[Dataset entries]
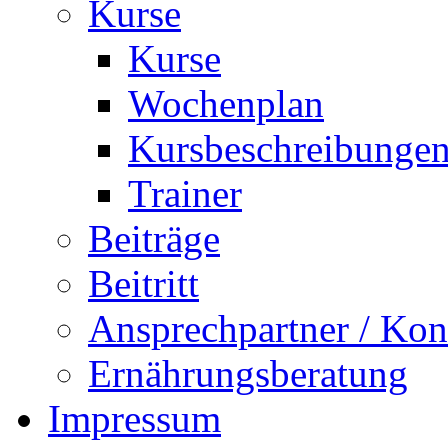
Kurse
Kurse
Wochenplan
Kursbeschreibunge
Trainer
Beiträge
Beitritt
Ansprechpartner / Kon
Ernährungsberatung
Impressum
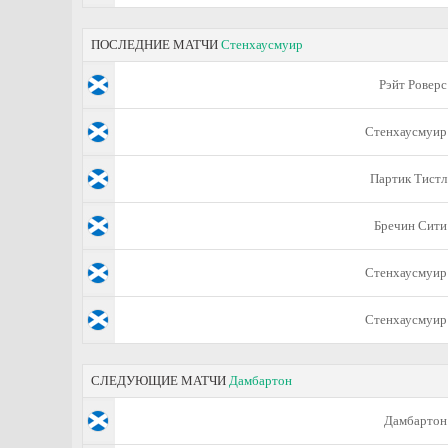
ПОСЛЕДНИЕ МАТЧИ
Стенхаусмуир
Рэйт Роверс
Стенхаусмуир
Партик Тистл
Бречин Сити
Стенхаусмуир
Стенхаусмуир
СЛЕДУЮЩИЕ МАТЧИ
Дамбартон
Дамбартон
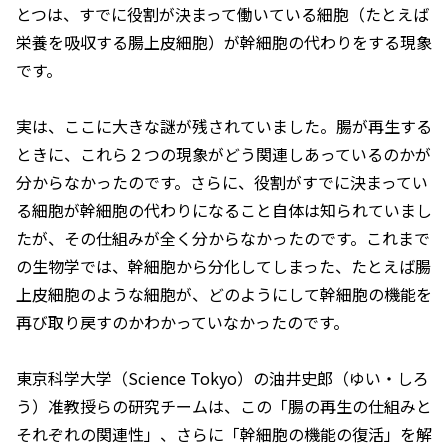
とつは、すでに役割が決まって働いている細胞（たとえば
栄養を吸収する腸上皮細胞）が幹細胞の代わりをする現象
です。
実は、ここに大きな謎が残されていました。腸が再生する
ときに、これら２つの現象がどう関連しあっているのかが
分からなかったのです。さらに、役割がすでに決まってい
る細胞が幹細胞の代わりになること自体は知られていまし
たが、その仕組みが全く分からなかったのです。これまで
の生物学では、幹細胞から分化してしまった、たとえば腸
上皮細胞のような細胞が、どのようにして幹細胞の機能を
再び取り戻すのかわかっていなかったのです。
東京科学大学（Science Tokyo）の油井史郎（ゆい・しろ
う）准教授らの研究チームは、この「腸の再生の仕組みと
それぞれの関連性」、さらに「幹細胞の機能の復活」を解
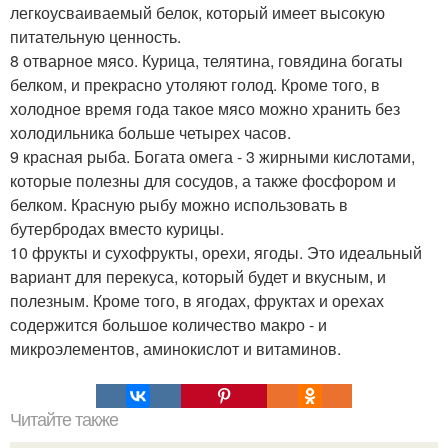
легкоусваиваемый белок, который имеет высокую
питательную ценность.
8 отварное мясо. Курица, телятина, говядина богаты
белком, и прекрасно утоляют голод. Кроме того, в
холодное время года такое мясо можно хранить без
холодильника больше четырех часов.
9 красная рыба. Богата омега - 3 жирными кислотами,
которые полезны для сосудов, а также фосфором и
белком. Красную рыбу можно использовать в
бутербродах вместо курицы.
10 фрукты и сухофрукты, орехи, ягоды. Это идеальный
вариант для перекуса, который будет и вкусным, и
полезным. Кроме того, в ягодах, фруктах и орехах
содержится большое количество макро - и
микроэлементов, аминокислот и витаминов.
Читайте также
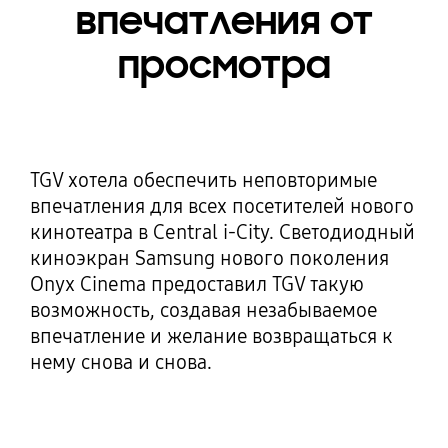
впечатления от
просмотра
TGV хотела обеспечить неповторимые
впечатления для всех посетителей нового
кинотеатра в Central i-City. Светодиодный
киноэкран Samsung нового поколения
Onyx Cinema предоставил TGV такую
возможность, создавая незабываемое
впечатление и желание возвращаться к
нему снова и снова.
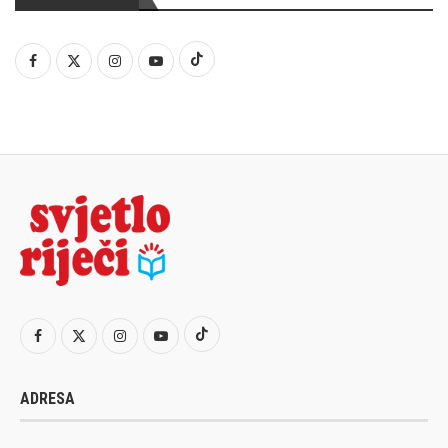
ADRESA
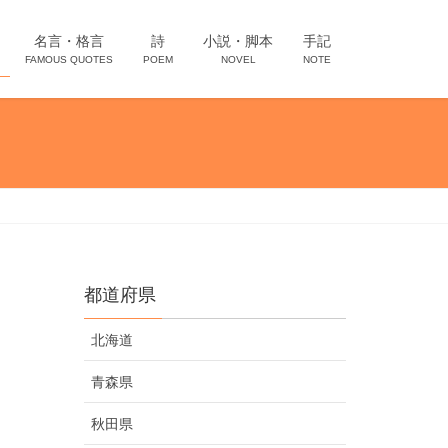
名言・格言
詩
小説・脚本
手記
FAMOUS QUOTES
POEM
NOVEL
NOTE
都道府県
北海道
青森県
秋田県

__TASK GOAL__
Print, with pictures removed, exactly the lines of the records above from the top through the line containing "る細胞が幹細胞の代わりになること自体は知られていまし".

__SOLVED PROBLEM__
Kurse
Kurse
Wochenplan
Kursbeschreibunge
Trainer
Beiträge
Beitritt
Ansprechpartner / Kon
Ernährungsberatung
Impressum
ПОСЛЕДНИЕ МАТЧИ
Стенхаусмуир
Рэйт Роверс
Стенхаусмуир
Партик Тистл
Бречин Сити
Стенхаусмуир
Стенхаусмуир
СЛЕДУЮЩИЕ МАТЧИ
Дамбартон
Дамбартон
とつは、すでに役割が決まって働いている細胞（たとえば
栄養を吸収する腸上皮細胞）が幹細胞の代わりをする現象
です。
実は、ここに大きな謎が残されていました。腸が再生する
ときに、これら２つの現象がどう関連しあっているのかが
分からなかったのです。さらに、役割がすでに決まってい
る細胞が幹細胞の代わりになること自体は知られていまし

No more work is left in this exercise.